» Exercise:
All entries shown below must be given again word for word.

» Data extracted from a collection:
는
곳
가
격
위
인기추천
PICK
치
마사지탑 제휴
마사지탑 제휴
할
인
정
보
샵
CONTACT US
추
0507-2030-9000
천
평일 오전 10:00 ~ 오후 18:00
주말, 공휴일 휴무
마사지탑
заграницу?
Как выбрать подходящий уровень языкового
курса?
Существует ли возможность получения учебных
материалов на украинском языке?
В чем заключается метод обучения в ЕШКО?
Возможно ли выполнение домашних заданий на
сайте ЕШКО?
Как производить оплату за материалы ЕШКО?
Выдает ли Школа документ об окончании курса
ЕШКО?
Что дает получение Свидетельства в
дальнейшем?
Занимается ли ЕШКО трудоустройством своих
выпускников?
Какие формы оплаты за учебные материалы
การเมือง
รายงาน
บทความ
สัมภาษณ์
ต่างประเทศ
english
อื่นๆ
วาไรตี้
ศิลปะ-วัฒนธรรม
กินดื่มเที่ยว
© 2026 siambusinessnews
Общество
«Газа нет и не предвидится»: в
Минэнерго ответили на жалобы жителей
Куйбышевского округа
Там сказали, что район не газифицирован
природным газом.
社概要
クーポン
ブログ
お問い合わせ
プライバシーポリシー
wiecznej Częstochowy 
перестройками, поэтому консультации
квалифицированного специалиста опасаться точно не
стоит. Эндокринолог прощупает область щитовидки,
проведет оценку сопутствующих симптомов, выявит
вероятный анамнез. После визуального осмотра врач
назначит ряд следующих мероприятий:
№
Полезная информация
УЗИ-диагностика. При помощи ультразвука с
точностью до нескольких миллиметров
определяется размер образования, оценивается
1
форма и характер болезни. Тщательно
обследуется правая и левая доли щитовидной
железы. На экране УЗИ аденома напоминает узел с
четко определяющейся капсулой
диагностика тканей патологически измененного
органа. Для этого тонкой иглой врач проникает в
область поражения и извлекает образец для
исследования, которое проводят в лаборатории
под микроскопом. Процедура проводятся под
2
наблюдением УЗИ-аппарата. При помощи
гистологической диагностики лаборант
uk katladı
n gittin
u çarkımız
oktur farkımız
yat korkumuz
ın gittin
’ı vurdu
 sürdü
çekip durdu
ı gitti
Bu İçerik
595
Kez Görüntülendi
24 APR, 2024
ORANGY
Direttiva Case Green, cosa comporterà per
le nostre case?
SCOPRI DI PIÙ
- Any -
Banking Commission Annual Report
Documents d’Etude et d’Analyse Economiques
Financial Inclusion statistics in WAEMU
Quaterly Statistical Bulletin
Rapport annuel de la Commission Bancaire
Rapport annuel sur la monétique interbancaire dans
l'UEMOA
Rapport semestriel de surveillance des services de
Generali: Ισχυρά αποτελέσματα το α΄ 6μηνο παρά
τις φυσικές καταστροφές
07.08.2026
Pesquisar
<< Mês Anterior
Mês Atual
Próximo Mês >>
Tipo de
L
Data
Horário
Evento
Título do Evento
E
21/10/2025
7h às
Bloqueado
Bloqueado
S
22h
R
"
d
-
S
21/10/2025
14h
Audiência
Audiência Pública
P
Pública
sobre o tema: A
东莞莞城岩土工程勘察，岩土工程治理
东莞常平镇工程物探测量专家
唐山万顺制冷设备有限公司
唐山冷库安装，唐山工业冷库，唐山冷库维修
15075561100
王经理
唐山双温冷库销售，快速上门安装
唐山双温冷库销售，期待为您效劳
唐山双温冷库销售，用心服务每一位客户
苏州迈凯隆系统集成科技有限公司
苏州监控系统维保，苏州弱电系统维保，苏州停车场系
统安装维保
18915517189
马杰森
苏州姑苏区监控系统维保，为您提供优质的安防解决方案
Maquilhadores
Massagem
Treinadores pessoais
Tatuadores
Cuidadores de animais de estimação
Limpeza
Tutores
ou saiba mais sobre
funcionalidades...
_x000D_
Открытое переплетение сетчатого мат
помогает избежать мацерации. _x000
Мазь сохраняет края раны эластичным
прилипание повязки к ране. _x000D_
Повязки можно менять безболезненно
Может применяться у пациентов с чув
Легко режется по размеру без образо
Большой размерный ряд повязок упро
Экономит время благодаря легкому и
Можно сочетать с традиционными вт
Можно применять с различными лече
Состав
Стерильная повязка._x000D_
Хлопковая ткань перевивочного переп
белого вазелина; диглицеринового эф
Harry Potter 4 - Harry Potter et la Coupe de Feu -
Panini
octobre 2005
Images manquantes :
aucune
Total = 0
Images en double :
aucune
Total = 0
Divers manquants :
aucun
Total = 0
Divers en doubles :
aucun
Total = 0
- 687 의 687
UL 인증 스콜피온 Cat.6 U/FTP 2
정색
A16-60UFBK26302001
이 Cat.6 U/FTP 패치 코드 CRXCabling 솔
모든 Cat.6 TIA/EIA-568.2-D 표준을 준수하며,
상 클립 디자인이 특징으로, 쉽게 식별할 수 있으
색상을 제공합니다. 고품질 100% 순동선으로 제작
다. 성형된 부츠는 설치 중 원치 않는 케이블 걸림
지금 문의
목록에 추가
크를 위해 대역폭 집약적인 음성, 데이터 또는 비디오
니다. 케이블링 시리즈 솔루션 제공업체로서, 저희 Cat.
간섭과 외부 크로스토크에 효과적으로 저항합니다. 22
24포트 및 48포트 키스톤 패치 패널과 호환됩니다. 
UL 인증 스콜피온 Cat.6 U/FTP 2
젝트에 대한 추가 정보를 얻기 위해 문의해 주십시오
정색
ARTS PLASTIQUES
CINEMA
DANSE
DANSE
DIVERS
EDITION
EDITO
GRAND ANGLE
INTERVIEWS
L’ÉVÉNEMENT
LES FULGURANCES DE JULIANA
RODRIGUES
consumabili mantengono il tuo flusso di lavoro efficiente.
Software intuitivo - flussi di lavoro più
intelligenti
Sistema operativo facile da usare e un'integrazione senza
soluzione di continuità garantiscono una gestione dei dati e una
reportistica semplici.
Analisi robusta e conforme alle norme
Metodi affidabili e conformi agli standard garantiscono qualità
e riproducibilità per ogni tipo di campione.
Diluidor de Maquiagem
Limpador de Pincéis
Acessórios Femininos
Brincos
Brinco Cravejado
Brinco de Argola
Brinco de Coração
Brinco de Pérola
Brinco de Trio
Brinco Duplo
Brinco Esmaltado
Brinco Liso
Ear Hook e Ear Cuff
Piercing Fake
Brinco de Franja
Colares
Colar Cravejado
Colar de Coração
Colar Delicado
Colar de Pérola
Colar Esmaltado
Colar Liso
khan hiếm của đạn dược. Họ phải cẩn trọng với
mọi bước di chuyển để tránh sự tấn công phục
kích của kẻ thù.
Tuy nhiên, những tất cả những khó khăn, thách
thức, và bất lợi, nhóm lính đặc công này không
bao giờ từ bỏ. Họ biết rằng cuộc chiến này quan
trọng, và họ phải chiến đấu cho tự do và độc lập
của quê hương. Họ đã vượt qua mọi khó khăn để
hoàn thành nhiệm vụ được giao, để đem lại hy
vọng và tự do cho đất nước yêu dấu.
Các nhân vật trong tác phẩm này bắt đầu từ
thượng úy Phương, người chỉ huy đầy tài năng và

» Solution to this task:
는
곳
가
격
위
인기추천
PICK
치
마사지탑 제휴
마사지탑 제휴
할
인
정
보
샵
CONTACT US
추
0507-2030-9000
천
평일 오전 10:00 ~ 오후 18:00
주말, 공휴일 휴무
마사지탑
заграницу?
Как выбрать подходящий уровень языкового
курса?
Существует ли возможность получения учебных
материалов на украинском языке?
В чем заключается метод обучения в ЕШКО?
Возможно ли выполнение домашних заданий на
сайте ЕШКО?
Как производить оплату за материалы ЕШКО?
Выдает ли Школа документ об окончании курса
ЕШКО?
Что дает получение Свидетельства в
дальнейшем?
Занимается ли ЕШКО трудоустройством своих
выпускников?
Какие формы оплаты за учебные материалы
การเมือง
รายงาน
บทความ
สัมภาษณ์
ต่างประเทศ
english
อื่นๆ
วาไรตี้
ศิลปะ-วัฒนธรรม
กินดื่มเที่ยว
© 2026 siambusinessnews
Общество
«Газа нет и не предвидится»: в
Минэнерго ответили на жалобы жителей
Куйбышевского округа
Там сказали, что район не газифицирован
природным газом.
社概要
クーポン
ブログ
お問い合わせ
プライバシーポリシー
wiecznej Częstochowy 
перестройками, поэтому консультации
квалифицированного специалиста опасаться точно не
стоит. Эндокринолог прощупает область щитовидки,
проведет оценку сопутствующих симптомов, выявит
вероятный анамнез. После визуального осмотра врач
назначит ряд следующих мероприятий:
№
Полезная информация
УЗИ-диагностика. При помощи ультразвука с
точностью до нескольких миллиметров
определяется размер образования, оценивается
1
форма и характер болезни. Тщательно
обследуется правая и левая доли щитовидной
железы. На экране УЗИ аденома напоминает узел с
четко определяющейся капсулой
диагностика тканей патологически измененного
органа. Для этого тонкой иглой врач проникает в
область поражения и извлекает образец для
исследования, которое проводят в лаборатории
под микроскопом. Процедура проводятся под
2
наблюдением УЗИ-аппарата. При помощи
гистологической диагностики лаборант
uk katladı
n gittin
u çarkımız
oktur farkımız
yat korkumuz
ın gittin
’ı vurdu
 sürdü
çekip durdu
ı gitti
Bu İçerik
595
Kez Görüntülendi
24 APR, 2024
ORANGY
Direttiva Case Green, cosa comporterà per
le nostre case?
SCOPRI DI PIÙ
- Any -
Banking Commission Annual Report
Documents d’Etude et d’Analyse Economiques
Financial Inclusion statistics in WAEMU
Quaterly Statistical Bulletin
Rapport annuel de la Commission Bancaire
Rapport annuel sur la monétique interbancaire dans
l'UEMOA
Rapport semestriel de surveillance des services de
Generali: Ισχυρά αποτελέσματα το α΄ 6μηνο παρά
τις φυσικές καταστροφές
07.08.2026
Pesquisar
<< Mês Anterior
Mês Atual
Próximo Mês >>
Tipo de
L
Data
Horário
Evento
Título do Evento
E
21/10/2025
7h às
Bloqueado
Bloqueado
S
22h
R
"
d
-
S
21/10/2025
14h
Audiência
Audiência Pública
P
Pública
sobre o tema: A
东莞莞城岩土工程勘察，岩土工程治理
东莞常平镇工程物探测量专家
唐山万顺制冷设备有限公司
唐山冷库安装，唐山工业冷库，唐山冷库维修
15075561100
王经理
唐山双温冷库销售，快速上门安装
唐山双温冷库销售，期待为您效劳
唐山双温冷库销售，用心服务每一位客户
苏州迈凯隆系统集成科技有限公司
苏州监控系统维保，苏州弱电系统维保，苏州停车场系
统安装维保
18915517189
马杰森
苏州姑苏区监控系统维保，为您提供优质的安防解决方案
Maquilhadores
Massagem
Treinadores pessoais
Tatuadores
Cuidadores de animais de estimação
Limpeza
Tutores
ou saiba mais sobre
funcionalidades...
_x000D_
Открытое переплетение сетчатого мат
помогает избежать мацерации. _x000
Мазь сохраняет края раны эластичным
прилипание повязки к ране. _x000D_
Повязки можно менять безболезненно
Может применяться у пациентов с чув
Легко режется по размеру без образо
Большой размерный ряд повязок упро
Экономит время благодаря легкому и
Можно сочетать с традиционными вт
Можно применять с различными лече
Состав
Стерильная повязка._x000D_
Хлопковая ткань перевивочного переп
белого вазелина; диглицеринового эф
Harry Potter 4 - Harry Potter et la Coupe de Feu -
Panini
octobre 2005
Images manquantes :
aucune
Total = 0
Images en double :
aucune
Total = 0
Divers manquants :
aucun
Total = 0
Divers en doubles :
aucun
Total = 0
- 687 의 687
UL 인증 스콜피온 Cat.6 U/FTP 2
정색
A16-60UFBK26302001
이 Cat.6 U/FTP 패치 코드 CRXCabling 솔
모든 Cat.6 TIA/EIA-568.2-D 표준을 준수하며,
상 클립 디자인이 특징으로, 쉽게 식별할 수 있으
색상을 제공합니다. 고품질 100% 순동선으로 제작
다. 성형된 부츠는 설치 중 원치 않는 케이블 걸림
지금 문의
목록에 추가
크를 위해 대역폭 집약적인 음성, 데이터 또는 비디오
니다. 케이블링 시리즈 솔루션 제공업체로서, 저희 Cat.
간섭과 외부 크로스토크에 효과적으로 저항합니다. 22
24포트 및 48포트 키스톤 패치 패널과 호환됩니다. 
UL 인증 스콜피온 Cat.6 U/FTP 2
젝트에 대한 추가 정보를 얻기 위해 문의해 주십시오
정색
ARTS PLASTIQUES
CINEMA
DANSE
DANSE
DIVERS
EDITION
EDITO
GRAND ANGLE
INTERVIEWS
L’ÉVÉNEMENT
LES FULGURANCES DE JULIANA
RODRIGUES
consumabili mantengono il tuo flusso di lavoro efficiente.
Software intuitivo - flussi di lavoro più
intelligenti
Sistema operativo facile da usare e un'integrazione senza
soluzione di continuità garantiscono una gestione dei dati e una
reportistica semplici.
Analisi robusta e conforme alle norme
Metodi affidabili e conformi agli standard garantiscono qualità
e riproducibilità per ogni tipo di campione.
Diluidor de Maquiagem
Limpador de Pincéis
Acessórios Femininos
Brincos
Brinco Cravejado
Brinco de Argola
Brinco de Coração
Brinco de Pérola
Brinco de Trio
Brinco Duplo
Brinco Esmaltado
Brinco Liso
Ear Hook e Ear Cuff
Piercing Fake
Brinco de Franja
Colares
Colar Cravejado
Colar de Coração
Colar Delicado
Colar de Pérola
Colar Esmaltado
Colar Liso
khan hiếm của đạn dược. Họ phải cẩn trọng với
mọi bước di chuyển để tránh sự tấn công phục
kích của kẻ thù.
Tuy nhiên, những tất cả những khó khăn, thách
thức, và bất lợi, nhóm lính đặc công này không
bao giờ từ bỏ. Họ biết rằng cuộc chiến này quan
trọng, và họ phải chiến đấu cho tự do và độc lập
của quê hương. Họ đã vượt qua mọi khó khăn để
hoàn thành nhiệm vụ được giao, để đem lại hy
vọng và tự do cho đất nước yêu dấu.
Các nhân vật trong tác phẩm này bắt đầu từ
thượng úy Phương, người chỉ huy đầy tài năng và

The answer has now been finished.